5.2 ETON shall use commercially reasonable efforts to Market the Products in the Territory during the Term of this Agreement.
5.3 ETON shall have the sole and exclusive right to determine all terms and conditions of sale of the Products to its or its prospective consumers.
5.4 [ * * * ]
6. MILESTONES AND OTHER PAYMENTS
6.1 Licensing Fees. ETON shall pay to Aucta licensing fees of up to an amount of five million dollars ($5,000,000) based on the following payment schedule:
(a) An amount of two million dollars ($2,000,000) within five (5) days of the Effective Date of this Agreement.
(b) An amount of two million dollars ($2,000,000) within thirty (30) days after the first commercial sales of Product. [ * * * ]
(c) An amount of one million dollars ($1,000,000) within thirty (30) days after the issuance and listing of a patent in the Orange Book for the Product and its Dossier, only if that patent is listed prior to the submission of an ANDA referencing the Product and its Dossier as the reference product.

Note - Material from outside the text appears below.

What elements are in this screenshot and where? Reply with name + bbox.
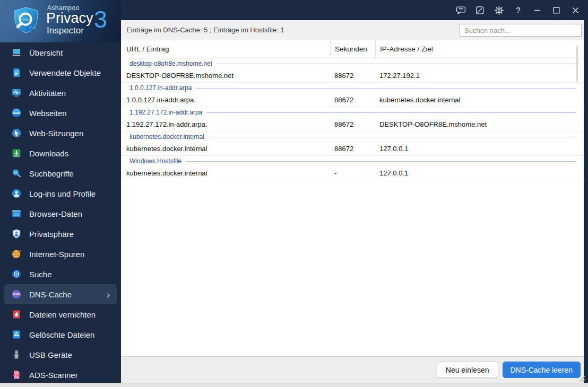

6.2 Commercial Milestones. ETON shall pay to Aucta a total sum amount of up to eighteen million dollars ($18,000,000) based on Net Sales of a Product (on a Product by Product basis) after the achievement of the following one-time milestones for each Product:
(a) An amount of one million dollars ($1,000,000) upon Net Sales first exceeding an amount of ten million dollars ($10,000,000) in a calendar year to be paid within sixty (60) days after the calendar year end.

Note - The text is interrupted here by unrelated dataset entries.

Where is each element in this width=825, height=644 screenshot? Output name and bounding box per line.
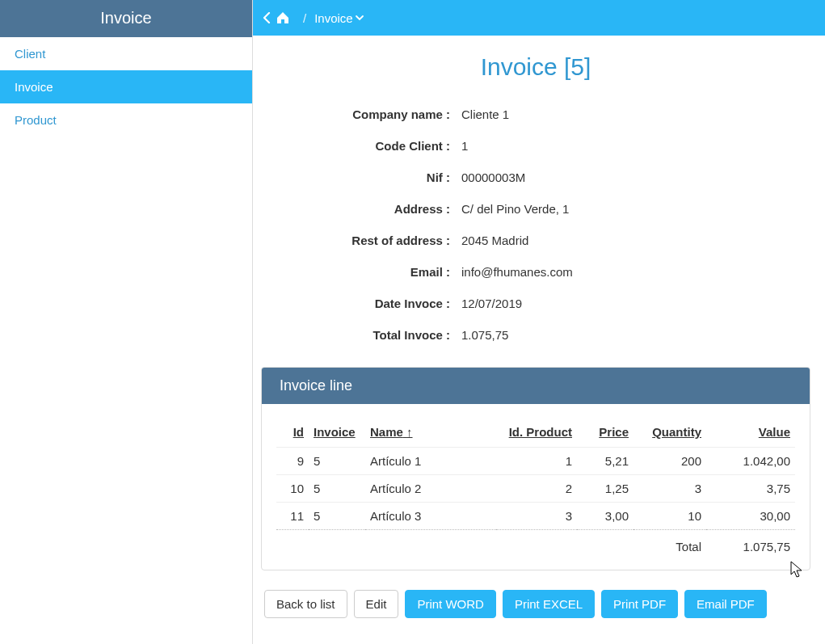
sidebar: Invoice Client Invoice Product	[0, 0, 253, 644]
invoice-line-panel: Invoice line Id Invoice Name ↑ Id. Produ…	[261, 367, 810, 570]
col-name[interactable]: Name ↑	[365, 419, 496, 448]
print-pdf-button[interactable]: Print PDF	[601, 590, 678, 618]
cell-id-product: 1	[496, 448, 577, 475]
cell-value: 3,75	[706, 475, 795, 503]
home-icon[interactable]	[276, 11, 290, 24]
value-address: C/ del Pino Verde, 1	[455, 202, 802, 216]
back-to-list-button[interactable]: Back to list	[264, 590, 347, 618]
cell-invoice: 5	[309, 503, 365, 530]
breadcrumb-separator: /	[303, 11, 306, 25]
sidebar-item-product[interactable]: Product	[0, 103, 252, 137]
value-total: 1.075,75	[455, 328, 802, 342]
value-company-name: Cliente 1	[455, 107, 802, 121]
cell-invoice: 5	[309, 448, 365, 475]
value-code-client: 1	[455, 139, 802, 153]
value-email: info@fhumanes.com	[455, 265, 802, 279]
invoice-line-table: Id Invoice Name ↑ Id. Product Price Quan…	[276, 419, 795, 560]
label-total: Total Invoce :	[269, 328, 455, 342]
label-date: Date Invoce :	[269, 297, 455, 310]
table-row[interactable]: 10 5 Artículo 2 2 1,25 3 3,75	[276, 475, 795, 503]
sort-asc-icon: ↑	[406, 425, 413, 439]
label-company-name: Company name :	[269, 107, 455, 121]
col-invoice[interactable]: Invoice	[309, 419, 365, 448]
col-value[interactable]: Value	[706, 419, 795, 448]
total-label: Total	[276, 530, 706, 561]
value-rest-address: 2045 Madrid	[455, 234, 802, 247]
col-price[interactable]: Price	[577, 419, 633, 448]
col-quantity[interactable]: Quantity	[633, 419, 706, 448]
sidebar-item-label: Product	[15, 113, 57, 127]
print-word-button[interactable]: Print WORD	[405, 590, 496, 618]
cell-quantity: 10	[633, 503, 706, 530]
chevron-down-icon	[356, 16, 363, 19]
breadcrumb-current[interactable]: Invoice	[314, 11, 364, 25]
sidebar-item-client[interactable]: Client	[0, 37, 252, 70]
cell-id-product: 2	[496, 475, 577, 503]
label-code-client: Code Client :	[269, 139, 455, 153]
table-row[interactable]: 9 5 Artículo 1 1 5,21 200 1.042,00	[276, 448, 795, 475]
label-nif: Nif :	[269, 170, 455, 184]
cell-id-product: 3	[496, 503, 577, 530]
value-nif: 00000003M	[455, 170, 802, 184]
invoice-line-title: Invoice line	[262, 368, 810, 404]
table-total-row: Total 1.075,75	[276, 530, 795, 561]
back-icon[interactable]	[263, 12, 271, 23]
page-title: Invoice [5]	[261, 53, 810, 81]
sidebar-title: Invoice	[0, 0, 252, 37]
topbar: / Invoice	[253, 0, 825, 36]
value-date: 12/07/2019	[455, 297, 802, 310]
table-row[interactable]: 11 5 Artículo 3 3 3,00 10 30,00	[276, 503, 795, 530]
cell-price: 5,21	[577, 448, 633, 475]
sidebar-item-invoice[interactable]: Invoice	[0, 70, 252, 103]
cell-invoice: 5	[309, 475, 365, 503]
cell-id: 9	[276, 448, 309, 475]
cell-quantity: 3	[633, 475, 706, 503]
label-email: Email :	[269, 265, 455, 279]
breadcrumb-label: Invoice	[314, 11, 353, 25]
cell-value: 30,00	[706, 503, 795, 530]
cell-price: 3,00	[577, 503, 633, 530]
cell-id: 10	[276, 475, 309, 503]
cell-quantity: 200	[633, 448, 706, 475]
sidebar-item-label: Client	[15, 47, 45, 61]
cell-value: 1.042,00	[706, 448, 795, 475]
cell-name: Artículo 2	[365, 475, 496, 503]
cell-name: Artículo 3	[365, 503, 496, 530]
col-id-product[interactable]: Id. Product	[496, 419, 577, 448]
total-value: 1.075,75	[706, 530, 795, 561]
cell-name: Artículo 1	[365, 448, 496, 475]
print-excel-button[interactable]: Print EXCEL	[503, 590, 595, 618]
label-rest-address: Rest of address :	[269, 234, 455, 247]
label-address: Address :	[269, 202, 455, 216]
main-content: / Invoice Invoice [5] Company name : Cli…	[253, 0, 825, 644]
col-id[interactable]: Id	[276, 419, 309, 448]
action-bar: Back to list Edit Print WORD Print EXCEL…	[264, 590, 810, 618]
cell-price: 1,25	[577, 475, 633, 503]
invoice-details: Company name : Cliente 1 Code Client : 1…	[269, 99, 802, 351]
cell-id: 11	[276, 503, 309, 530]
sidebar-item-label: Invoice	[15, 80, 53, 94]
email-pdf-button[interactable]: Email PDF	[684, 590, 767, 618]
edit-button[interactable]: Edit	[354, 590, 399, 618]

(b) An amount of two million dollars ($2,000,000) upon Net Sales first exceeding an amount of twenty million dollars ($20,000,000) in a calendar year to be paid within sixty (60) days after the calendar year end.
(c) An amount of five million dollars ($5,000,000) upon Net Sales first exceeding an amount of fifty million dollars ($50,000,000) in a calendar year to be paid within sixty (60) days after the calendar year end.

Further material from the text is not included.